(Records excerpted from a collection)

= Beginning of Section =

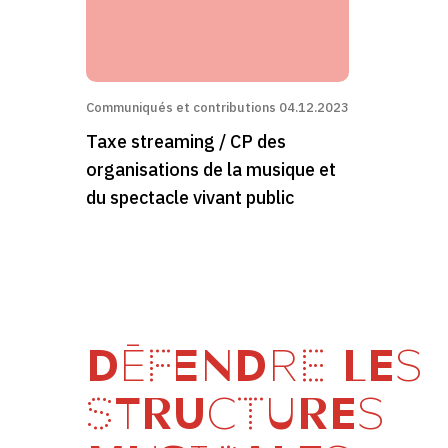
Communiqués et contributions
04.12.2023
Taxe streaming / CP des
organisations de la musique et
du spectacle vivant public
DÉFENDRE LES
STRUCTURES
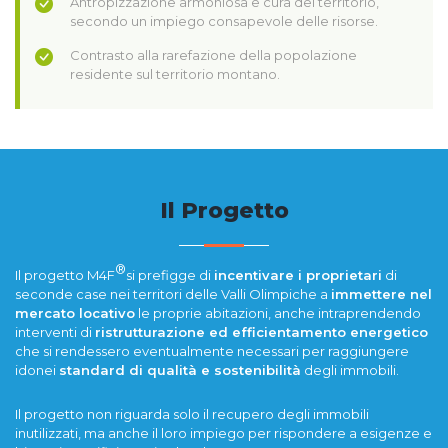
Antropizzazione armoniosa e cura del territorio,
secondo un impiego consapevole delle risorse.
Contrasto alla rarefazione della popolazione
residente sul territorio montano.
Il Progetto
®
Il progetto M4F
si prefigge di
incentivare i proprietari
di
seconde case nei territori delle Valli Olimpiche a
immettere nel
mercato locativo
le proprie abitazioni, anche intraprendendo
interventi di
ristrutturazione ed efficientamento energetico
che si rendessero eventualmente necessari per raggiungere
idonei
standard di qualità e sostenibilità
degli immobili.
Il progetto non riguarda solo il recupero degli immobili
inutilizzati, ma anche il loro impiego per rispondere a esigenze e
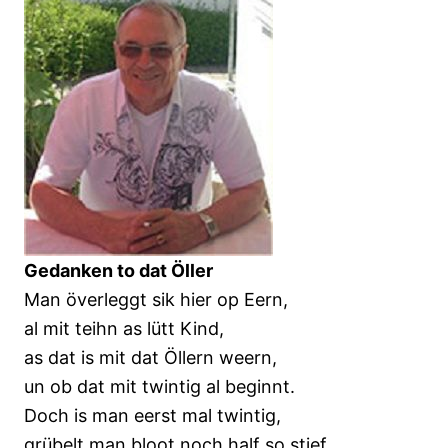
Gedanken to dat Öller
Man överleggt sik hier op Eern,
al mit teihn as lütt Kind,
as dat is mit dat Öllern weern,
un ob dat mit twintig al beginnt.
Doch is man eerst mal twintig,
grübelt man bloot noch half so stief,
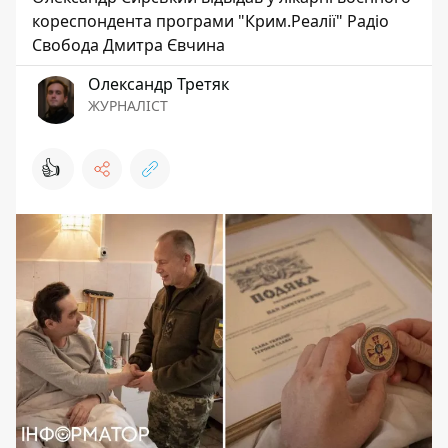
кореспондента програми "Крим.Реалії" Радіо
Свобода Дмитра Євчина
Олександр Третяк
ЖУРНАЛІСТ
👍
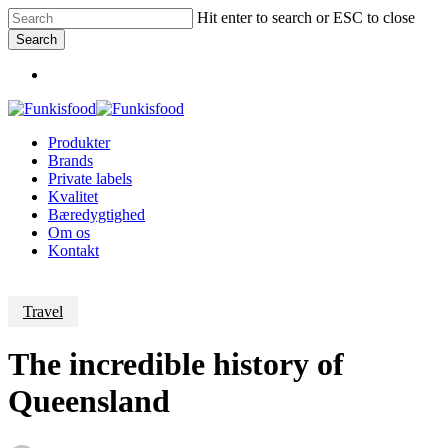
Skip
Hit enter to search or ESC to close
to
Search
main
Close
content
Menu
Search
Menu
Produkter
Brands
Private labels
Kvalitet
Bæredygtighed
Om os
Kontakt
Travel
The incredible history of
Queensland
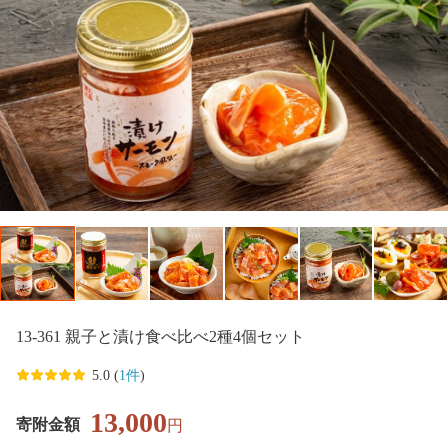
13-361 親子と漬け食べ比べ2種4個セット
5.0 (
1件
)
13,000
寄附金額
円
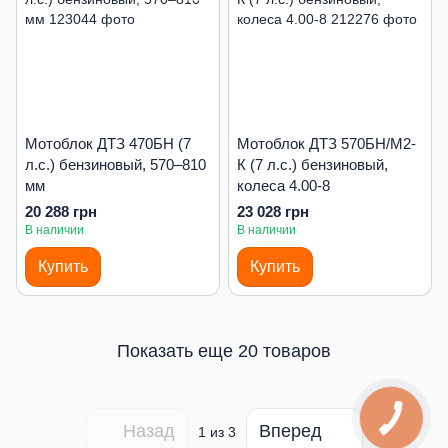
Мотоблок ДТЗ 470БН (7
Мотоблок ДТЗ 570БН/М2-
л.с.) бензиновый, 570–810
К (7 л.с.) бензиновый,
мм
колеса 4.00-8
20 288 грн
23 028 грн
В наличии
В наличии
Купить
Купить
Показать еще 20 товаров
Назад
Вперед
1
из 3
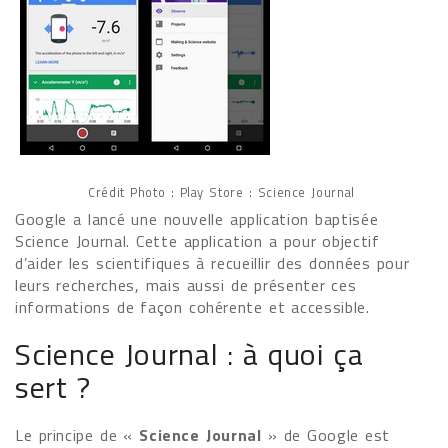
Crédit Photo : Play Store : Science Journal
Google a lancé une nouvelle application baptisée
Science Journal. Cette application a pour objectif
d’aider les scientifiques à recueillir des données pour
leurs recherches, mais aussi de présenter ces
informations de façon cohérente et accessible.
Science Journal : à quoi ça
sert ?
Le principe de «
Science Journal
» de Google est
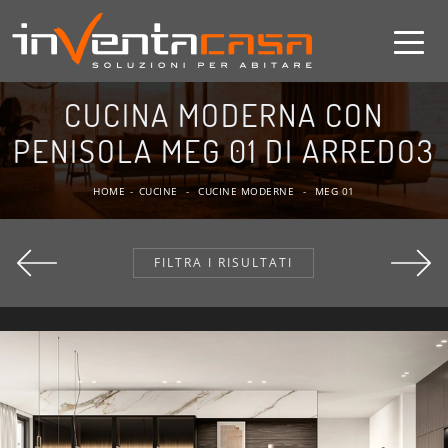
CUCINA MODERNA CON
PENISOLA MEG 01 DI ARREDO3
HOME
-
CUCINE
-
CUCINE MODERNE
-
MEG 01
FILTRA I RISULTATI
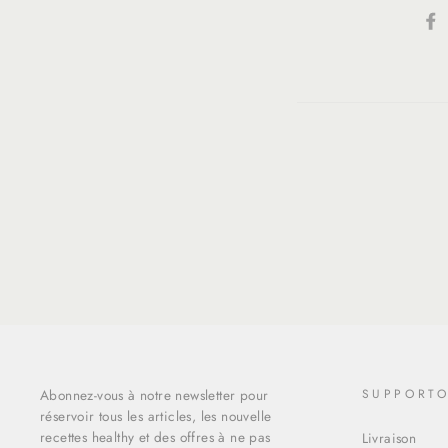
Abonnez-vous à notre newsletter pour
SUPPORT
réservoir tous les articles, les nouvelle
recettes healthy et des offres à ne pas
Livraison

= End of Section =

* **PROMPT**
Could every entry be restated word for word, pictures excluded?

* **SOLUTION FOR THIS PROBLEM**
Communiqués et contributions
04.12.2023
Taxe streaming / CP des
organisations de la musique et
du spectacle vivant public
DÉFENDRE LES
STRUCTURES
Antropizzazione armoniosa e cura del territorio,
secondo un impiego consapevole delle risorse.
Contrasto alla rarefazione della popolazione
residente sul territorio montano.
Il Progetto
®
Il progetto M4F
si prefigge di
incentivare i proprietari
di
seconde case nei territori delle Valli Olimpiche a
immettere nel
mercato locativo
le proprie abitazioni, anche intraprendendo
interventi di
ristrutturazione ed efficientamento energetico
che si rendessero eventualmente necessari per raggiungere
idonei
standard di qualità e sostenibilità
degli immobili.
Il progetto non riguarda solo il recupero degli immobili
inutilizzati, ma anche il loro impiego per rispondere a esigenze e
Gedanken to dat Öller
Man överleggt sik hier op Eern,
al mit teihn as lütt Kind,
as dat is mit dat Öllern weern,
un ob dat mit twintig al beginnt.
Doch is man eerst mal twintig,
grübelt man bloot noch half so stief,
кореспондента програми "Крим.Реалії" Радіо
Свобода Дмитра Євчина
Олександр Третяк
ЖУРНАЛІСТ
👍
Skip
Hit enter to search or ESC to close
to
Search
main
Close
content
Menu
Search
Menu
Produkter
Brands
Private labels
Kvalitet
Bæredygtighed
Om os
Kontakt
Travel
The incredible history of
Queensland
13-361 親子と漬け食べ比べ2種4個セット
5.0 (
1件
)
13,000
寄附金額
円
Мотоблок ДТЗ 470БН (7
Мотоблок ДТЗ 570БН/М2-
л.с.) бензиновый, 570–810
К (7 л.с.) бензиновый,
мм
колеса 4.00-8
20 288 грн
23 028 грн
В наличии
В наличии
Купить
Купить
Показать еще 20 товаров
Назад
Вперед
1
из 3
Crédit Photo : Play Store : Science Journal
Google a lancé une nouvelle application baptisée
Science Journal. Cette application a pour objectif
d’aider les scientifiques à recueillir des données pour
leurs recherches, mais aussi de présenter ces
informations de façon cohérente et accessible.
Science Journal : à quoi ça
sert ?
Le principe de «
Science Journal
» de Google est
CUCINA MODERNA CON
PENISOLA MEG 01 DI ARREDO3
HOME
-
CUCINE
-
CUCINE MODERNE
-
MEG 01
FILTRA I RISULTATI
Abonnez-vous à notre newsletter pour
SUPPORT
réservoir tous les articles, les nouvelle
recettes healthy et des offres à ne pas
Livraison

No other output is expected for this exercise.